In all of my planted tanks I use potting soil under the substrate for nutrients.  I have the oldest of the tanks planted with Miracle Grow Organic at a layer of 2" and apx 2" of playground sand covering that.  I have not had any issues yet with hair algea or the dreaded BB algea and my photo period can be as long as 14hrs a day.  The main tank is inbetween 2 large windows and I turn the light strip on when I get up and off when I go to bed.  This works well for me simply because I have healthy plants and do not have to trim them every day.  I have not dosed one ounce of ferts, or added one bubble of CO2.  I do keep all low light plants and have a pair of 4' 5000k 40w lights.  This tank is 72 gallons so we're talking about just over 1 wpg plus natural light.
 
plant list for that tank: Anubias Lanceolata (at least 1" of rhizome growth in 8 months), Bolbitus fern aka.
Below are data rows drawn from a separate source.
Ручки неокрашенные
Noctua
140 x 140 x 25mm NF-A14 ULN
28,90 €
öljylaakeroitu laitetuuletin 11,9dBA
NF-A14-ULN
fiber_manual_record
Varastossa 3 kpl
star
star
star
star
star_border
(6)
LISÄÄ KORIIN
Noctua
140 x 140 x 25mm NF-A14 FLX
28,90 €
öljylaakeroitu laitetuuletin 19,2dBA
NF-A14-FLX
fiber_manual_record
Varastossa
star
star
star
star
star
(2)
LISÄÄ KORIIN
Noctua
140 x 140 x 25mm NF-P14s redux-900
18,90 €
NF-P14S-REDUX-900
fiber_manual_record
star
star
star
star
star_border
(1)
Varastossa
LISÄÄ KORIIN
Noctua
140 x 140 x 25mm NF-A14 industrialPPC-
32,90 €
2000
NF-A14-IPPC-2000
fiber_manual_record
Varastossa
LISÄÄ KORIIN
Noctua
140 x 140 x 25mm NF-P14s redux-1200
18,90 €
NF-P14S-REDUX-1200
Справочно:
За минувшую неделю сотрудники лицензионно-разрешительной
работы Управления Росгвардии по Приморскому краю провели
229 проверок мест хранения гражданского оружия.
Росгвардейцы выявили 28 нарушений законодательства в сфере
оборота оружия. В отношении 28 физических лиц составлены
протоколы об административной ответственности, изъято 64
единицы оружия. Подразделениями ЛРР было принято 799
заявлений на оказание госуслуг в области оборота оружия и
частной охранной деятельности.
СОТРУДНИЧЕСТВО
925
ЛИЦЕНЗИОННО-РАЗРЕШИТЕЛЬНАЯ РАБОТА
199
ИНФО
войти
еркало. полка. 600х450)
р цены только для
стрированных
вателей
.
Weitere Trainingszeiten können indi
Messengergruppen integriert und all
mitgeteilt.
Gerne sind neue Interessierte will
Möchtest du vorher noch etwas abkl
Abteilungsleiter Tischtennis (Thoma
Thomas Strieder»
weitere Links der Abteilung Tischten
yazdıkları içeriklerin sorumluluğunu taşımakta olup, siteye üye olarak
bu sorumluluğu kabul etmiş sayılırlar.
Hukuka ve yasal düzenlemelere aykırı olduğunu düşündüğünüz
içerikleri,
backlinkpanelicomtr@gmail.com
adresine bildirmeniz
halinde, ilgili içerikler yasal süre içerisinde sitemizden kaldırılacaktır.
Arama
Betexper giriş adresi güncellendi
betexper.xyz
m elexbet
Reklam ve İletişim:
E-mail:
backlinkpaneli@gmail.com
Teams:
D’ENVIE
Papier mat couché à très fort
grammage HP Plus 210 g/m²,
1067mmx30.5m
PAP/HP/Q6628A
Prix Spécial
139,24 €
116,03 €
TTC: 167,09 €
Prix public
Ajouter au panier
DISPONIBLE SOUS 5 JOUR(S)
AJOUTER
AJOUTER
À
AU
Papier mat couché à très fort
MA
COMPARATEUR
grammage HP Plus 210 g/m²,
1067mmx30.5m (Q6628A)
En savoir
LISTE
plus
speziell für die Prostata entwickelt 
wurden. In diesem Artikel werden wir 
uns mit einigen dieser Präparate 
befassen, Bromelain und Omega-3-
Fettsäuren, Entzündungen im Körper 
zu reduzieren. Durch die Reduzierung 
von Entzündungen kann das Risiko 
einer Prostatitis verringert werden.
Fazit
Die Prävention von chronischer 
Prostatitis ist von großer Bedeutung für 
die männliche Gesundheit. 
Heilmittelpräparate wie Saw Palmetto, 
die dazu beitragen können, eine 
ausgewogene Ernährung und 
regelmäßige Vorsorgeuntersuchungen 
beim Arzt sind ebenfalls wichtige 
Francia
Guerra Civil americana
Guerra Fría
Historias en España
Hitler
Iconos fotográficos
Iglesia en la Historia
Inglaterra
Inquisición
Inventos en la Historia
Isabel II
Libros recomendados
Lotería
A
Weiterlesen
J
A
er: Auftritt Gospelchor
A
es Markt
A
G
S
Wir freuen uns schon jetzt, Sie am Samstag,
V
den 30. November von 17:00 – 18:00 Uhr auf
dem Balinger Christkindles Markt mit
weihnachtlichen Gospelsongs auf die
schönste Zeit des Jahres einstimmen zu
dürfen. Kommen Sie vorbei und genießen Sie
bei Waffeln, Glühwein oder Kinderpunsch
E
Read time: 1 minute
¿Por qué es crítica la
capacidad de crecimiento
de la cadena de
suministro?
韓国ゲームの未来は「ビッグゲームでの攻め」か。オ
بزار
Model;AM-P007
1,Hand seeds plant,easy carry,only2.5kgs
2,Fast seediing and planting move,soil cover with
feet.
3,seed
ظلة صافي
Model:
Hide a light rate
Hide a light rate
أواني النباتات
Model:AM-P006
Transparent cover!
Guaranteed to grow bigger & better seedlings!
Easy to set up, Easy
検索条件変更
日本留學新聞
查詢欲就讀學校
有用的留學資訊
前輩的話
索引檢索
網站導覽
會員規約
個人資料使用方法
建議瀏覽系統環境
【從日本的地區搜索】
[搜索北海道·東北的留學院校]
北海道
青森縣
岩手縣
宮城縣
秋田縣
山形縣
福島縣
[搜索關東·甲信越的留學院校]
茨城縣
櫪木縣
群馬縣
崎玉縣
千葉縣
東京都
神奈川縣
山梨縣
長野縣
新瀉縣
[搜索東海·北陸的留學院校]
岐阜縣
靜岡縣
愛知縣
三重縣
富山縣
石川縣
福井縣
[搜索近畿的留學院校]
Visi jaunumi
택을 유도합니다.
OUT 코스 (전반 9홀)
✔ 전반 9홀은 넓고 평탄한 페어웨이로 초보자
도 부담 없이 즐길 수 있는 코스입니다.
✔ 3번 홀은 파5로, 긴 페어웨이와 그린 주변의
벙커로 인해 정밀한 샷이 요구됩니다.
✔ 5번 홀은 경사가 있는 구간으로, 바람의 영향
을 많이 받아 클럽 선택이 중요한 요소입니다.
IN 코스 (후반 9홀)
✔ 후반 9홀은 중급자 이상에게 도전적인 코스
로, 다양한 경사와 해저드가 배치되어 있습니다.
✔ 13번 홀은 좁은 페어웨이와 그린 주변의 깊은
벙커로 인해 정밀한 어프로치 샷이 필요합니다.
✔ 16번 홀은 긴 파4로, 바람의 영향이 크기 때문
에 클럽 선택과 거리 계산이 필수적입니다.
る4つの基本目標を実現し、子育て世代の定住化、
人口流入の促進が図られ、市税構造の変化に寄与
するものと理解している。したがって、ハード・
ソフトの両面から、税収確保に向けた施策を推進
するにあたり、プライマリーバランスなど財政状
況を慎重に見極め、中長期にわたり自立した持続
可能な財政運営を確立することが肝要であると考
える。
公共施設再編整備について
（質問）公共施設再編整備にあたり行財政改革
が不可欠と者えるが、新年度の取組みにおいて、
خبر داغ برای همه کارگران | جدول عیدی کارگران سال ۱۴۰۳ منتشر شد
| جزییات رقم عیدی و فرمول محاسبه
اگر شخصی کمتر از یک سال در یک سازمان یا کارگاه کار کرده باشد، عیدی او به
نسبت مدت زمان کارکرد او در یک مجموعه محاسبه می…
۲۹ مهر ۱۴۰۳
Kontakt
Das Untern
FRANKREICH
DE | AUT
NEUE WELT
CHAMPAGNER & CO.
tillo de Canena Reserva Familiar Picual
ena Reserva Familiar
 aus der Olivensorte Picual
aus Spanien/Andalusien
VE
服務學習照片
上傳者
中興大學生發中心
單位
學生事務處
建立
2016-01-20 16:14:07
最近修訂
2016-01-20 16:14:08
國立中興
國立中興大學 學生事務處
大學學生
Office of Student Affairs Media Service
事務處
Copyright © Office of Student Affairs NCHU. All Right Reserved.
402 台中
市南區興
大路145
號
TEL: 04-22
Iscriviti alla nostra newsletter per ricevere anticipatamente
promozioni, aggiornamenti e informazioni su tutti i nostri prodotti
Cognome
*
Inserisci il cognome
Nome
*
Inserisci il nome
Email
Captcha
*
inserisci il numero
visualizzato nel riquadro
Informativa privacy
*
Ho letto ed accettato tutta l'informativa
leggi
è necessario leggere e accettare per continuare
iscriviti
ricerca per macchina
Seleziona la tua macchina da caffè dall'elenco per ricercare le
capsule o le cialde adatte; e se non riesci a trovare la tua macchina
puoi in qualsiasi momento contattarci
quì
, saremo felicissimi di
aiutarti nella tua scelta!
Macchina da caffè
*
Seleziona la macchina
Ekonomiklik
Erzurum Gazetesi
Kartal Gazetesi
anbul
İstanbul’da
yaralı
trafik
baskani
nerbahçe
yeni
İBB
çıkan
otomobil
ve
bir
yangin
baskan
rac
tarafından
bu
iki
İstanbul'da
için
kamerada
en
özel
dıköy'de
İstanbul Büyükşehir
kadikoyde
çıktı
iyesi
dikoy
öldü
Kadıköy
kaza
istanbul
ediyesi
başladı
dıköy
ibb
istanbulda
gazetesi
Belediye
African water fern (countless new fiddleheads and runner growth of more than 3") crypt lutea (unbeleavable growth, started with 1 pot split into 5 plants, now I just split one of those into 5 more plust several runners resulting in new plants), crypt california sunset (moderate growth), undulatas (sp?) have now grown to the waters surface and across the top several inches, 1 amazon sword grandfolias has emerged from the surface and now stands a whopping 24" tall from sand to open air. 1 ruby melon sword that has more than doubled in size with apx. 10 new leaves, a bit of java moss here and there, and Guppie grass that I have to cut back about once a month.
 
I have a trio of Long Finned - Blue Eyed - Albino bristlenose plecos that keep everything cleaned up really well for me, and I think the Guppie grass sucks up alot of extras out-competing the algae for goodies.  Low tech success in my humble opinion.  I am enjoying the tank greatly for a small investment and a manageable maintence schedual.
 
A quick word on Miracle Grow Organic potting soil though.  Lots of biological material.  Wood shavings and shreds galore.  Some tannin staining of the water and believe me they find their way to the top without much trouble.  It has made what I thought would be a nice white sand bottom look like the bottom of a river bed.  Witch, actually, is not such a bad thing.  It looks very natural but has a tendency to clog the filter pads in the penguin filter pretty quick.  I rinse them in tank water about every other week when I change the water.  I have gone as long as 1 month between changes and have had no fish loss, but I try to keep an every other week w/c schedual.  In the tanks I have set up since I have gone with Fertilome Ultimate potting soil.  Unfortunatly I have not had them set up long enough to compare the growth between the two.